Often found, and gathered from stagnant water's or pool's perhap's rich in raw sewage.
Fear's whether confirmed or not, that processing procedure may not eliminate that which is unwanted in the aquarium/fish, lead some to avoid them altogether.


----------



## Byron (Mar 7, 2009)

That is true. But it seems the actual food is something of an issue, due to the high protein and fat. Someone I was reading last week, may have been Neale Monks, advised against bloodworms as a regular food due to inappropriately high level of protein which can cause intestinal problems in fish. And I know Jack Wattley has often written that he no longer feeds bloodworms at all to his discus for this reason.

I note that the frozen bloodworms you list have 90% dry protein. I'm not sure exactly what "dry" is by comparison to the 4.5% "crude" protein but this does seem excessive and unhealthy if used on a regular basis.

Byron.


----------



## fish monger (Dec 29, 2011)

Insofar as the protein percentages shown are concerned, the biggest difference is in frozen versus freeze dried.

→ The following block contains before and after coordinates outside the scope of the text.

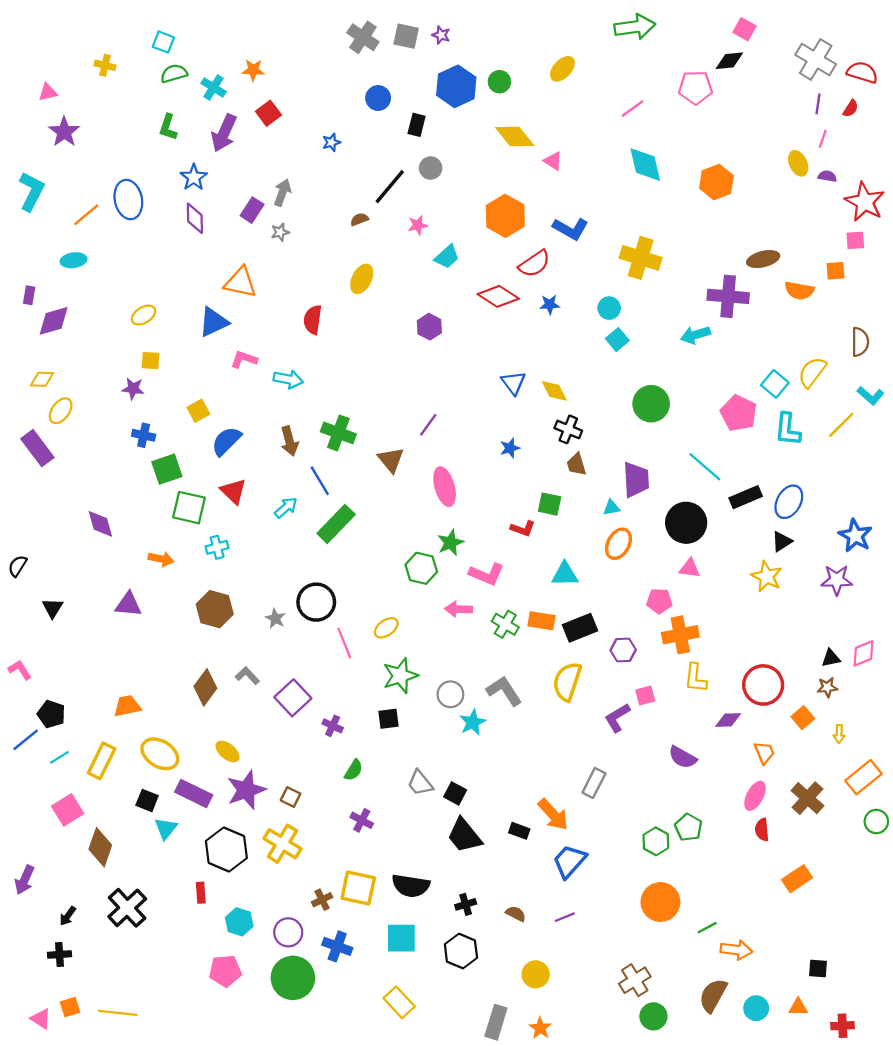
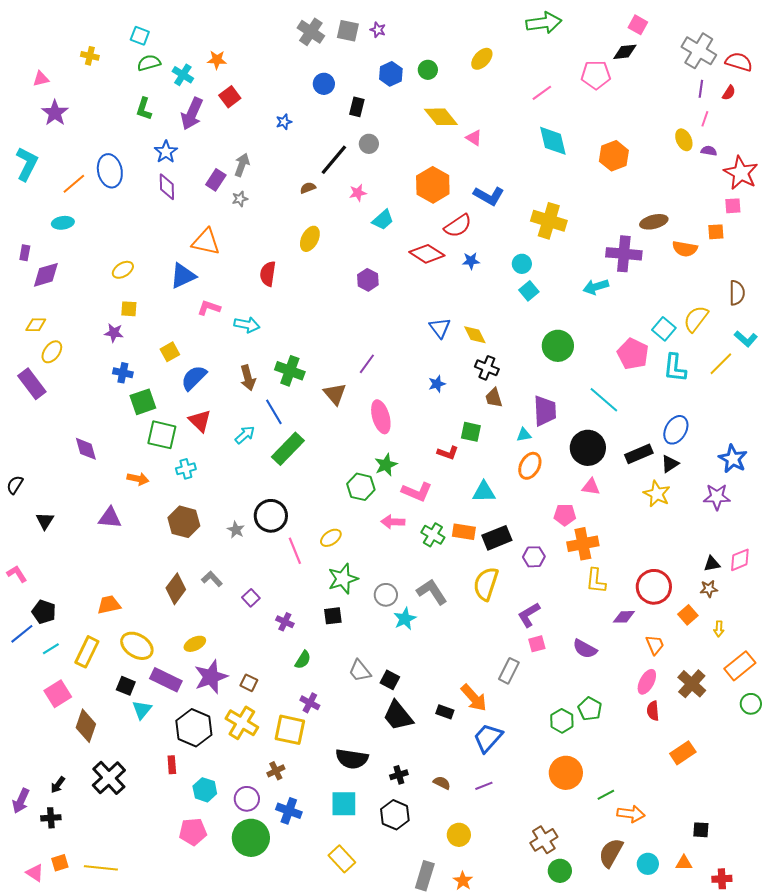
blue hexagon: (456, 86) -> (391, 74), size x0.7
black rectangle: (746, 497) -> (639, 454), moved
pink square: (645, 695) -> (537, 644), moved
purple square: (293, 698) -> (251, 598), size x0.6
yellow ellipse: (228, 751) -> (195, 644), turned -65
purple arrow: (25, 880) -> (21, 801), moved
yellow square: (358, 888) -> (290, 730), moved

The frozen will have much more moisture than the freeze dried. So it's pretty much a matter of dilution.


----------



## Hallyx (Jun 11, 2011)

Perhaps I incorrectly inferred that mosquito larvae are a recommended food. I only know what I read here.

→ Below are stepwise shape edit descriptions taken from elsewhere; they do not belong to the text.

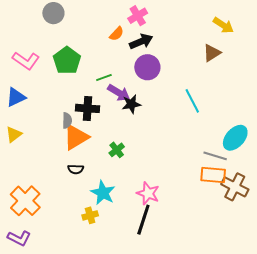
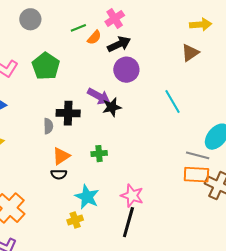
yellow arrow: (223, 25) -> (201, 25), turned -35
green line: (104, 78) -> (78, 28), moved
orange triangle: (76, 137) -> (61, 156), moved, size x0.7
green cross: (117, 150) -> (99, 154), turned 35

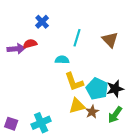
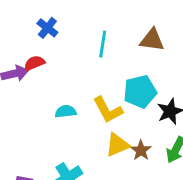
brown triangle: (110, 40) -> (152, 40), turned -30
cyan semicircle: (62, 60) -> (66, 111), moved
cyan pentagon: (97, 89) -> (140, 92), moved, turned -30

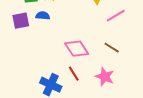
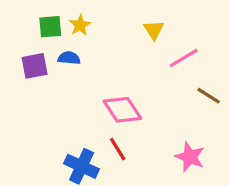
brown line: (112, 48) -> (209, 96), moved
pink star: (105, 77) -> (190, 157), moved

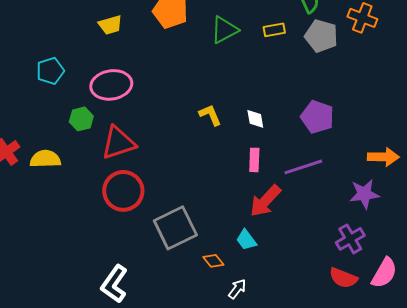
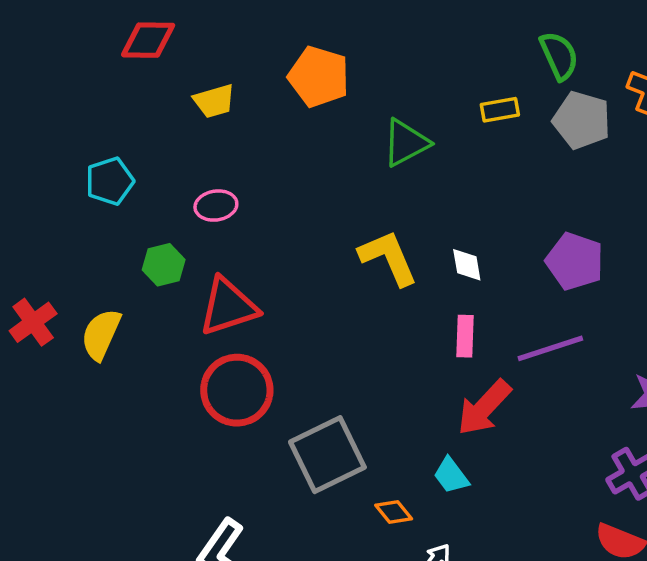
green triangle: (224, 30) -> (406, 143), moved
pink ellipse: (111, 85) -> (216, 206), size x0.6
yellow L-shape: (210, 115) -> (388, 258), size x1.5
yellow semicircle: (45, 159) -> (101, 334), turned -64

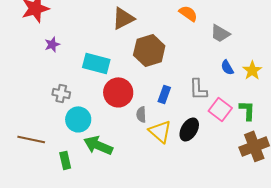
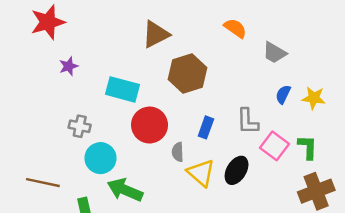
blue semicircle: (227, 67) -> (283, 94), turned 56
yellow star: (252, 70) -> (314, 98), turned -30

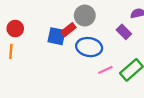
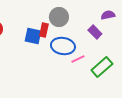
red rectangle: (68, 30) -> (44, 30), turned -40
pink line: (105, 70) -> (78, 59), moved

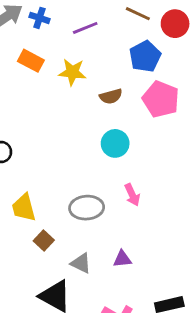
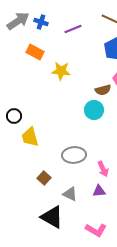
yellow star: (72, 72) -> (61, 71), moved
brown semicircle: (111, 96) -> (103, 90), moved
pink arrow: (132, 195) -> (103, 169), moved
yellow trapezoid: (24, 208) -> (30, 137), moved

I understand that pellets have added nutrients, vitamins and minerals. But also high protein and fat compared to frozen larvae. It would appear that insectivores would get less total protein and fat from larvae.

Even the best pellets include some sort of carbohydrate and/or gluten product which enables the manufacturer to "bake" the slurry into a pellet form. I'm sure fish don't get carbohydrates and gluten in the wild. How do insectivores get those added nutrients in the wild? 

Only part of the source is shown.